Relentless Doubling of Power Was Great While It Lasted
Smaller, faster and cheaper. The global audience for computers has become completely accustomed to the current rhythm of improvement. It’s been a constant and incredibly reliable pace. In 1965, Intel co-founder Gordon Moore made his eponymous prediction that the number of components in an integrated circuit — essentially the computing power of processors — would double every year for the next 10 years. In 1975, he revised the rate to a doubling every two years. This revision has stayed remarkably accurate for almost 40 years.
But the laws of physics still affect the laws of Moore. As transistors have become harder and harder to shrink, computing firms are starting to look at making better use of the transistors they already have. As Mr Moore admitted last year, it looks like the rate of progress is about to change.
In a recent regulatory filing, Intel hinted at an adjustment to the microprocessor development strategy that to date has been driven by a rigid application of Moore’s Law. It is still sticking with “a regular and predictable upgrade cycle” and introducing a new generation of silicon process technology every two to three years. However, it appears to be moving away from the two-phase “tick tock” strategy in use since 2007, replacing it with a three-phase chip development model known as “process, architecture and optimization”.
Under the “tick tock” model, Intel would create chips based on a new, more-efficient manufacturing technology every two years.

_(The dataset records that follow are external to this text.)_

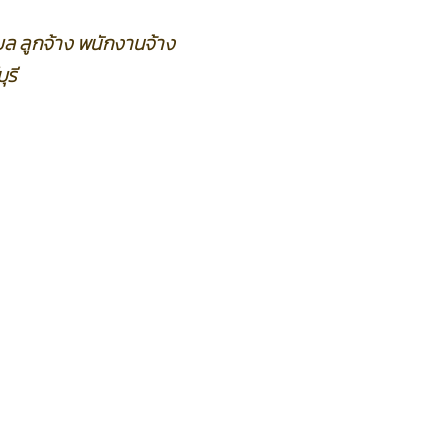
ล ลูกจ้าง พนักงานจ้าง
ุรี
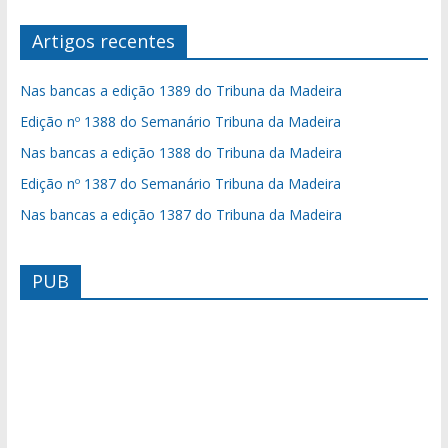
Artigos recentes
Nas bancas a edição 1389 do Tribuna da Madeira
Edição nº 1388 do Semanário Tribuna da Madeira
Nas bancas a edição 1388 do Tribuna da Madeira
Edição nº 1387 do Semanário Tribuna da Madeira
Nas bancas a edição 1387 do Tribuna da Madeira
PUB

This is the “tick”. In the intervening years, the company would introduce new microarchitectures for these chips, giving further improvements in performance. This is the “tock”.
But in 2014, when its first 14-nanometre chips, code-named Broadwell, ticked their way to market, they were nearly a year behind schedule. The “tick” to a 10-nanometre process that was meant to follow the “tock” of 2015’s Skylake microarchitecture has slipped, with Intel predicting that the product is not expected to arrive until 2017.
The expansion of the “tick tock” model is perhaps not surprising. It applied to traditional computing CPUs during a period of predictable advances in technology. However, after a few years of being wrong-footed by the rise of the mobile phone, Intel is reshaping its business to address opportunities in a post-PC world. The company that provides processors for data centres and servers now also offers chipsets for the Internet of things, drones and wearables among many other things.
Moore’s Law was never meant to apply for all time, and all chipmakers will have been making plans for the protracted slowdown in its application. Its end phases are expected to bring changes to an industry that used to rely on steady and sure improvements. As Intel and its rivals move to focus on new computing applications, the next generation of processors will have to be inexpensive and highly energy-efficient. There’s no end of innovation to help create such products, but they won’t follow an immutable rule forever. It seems that even laws are made to be broken.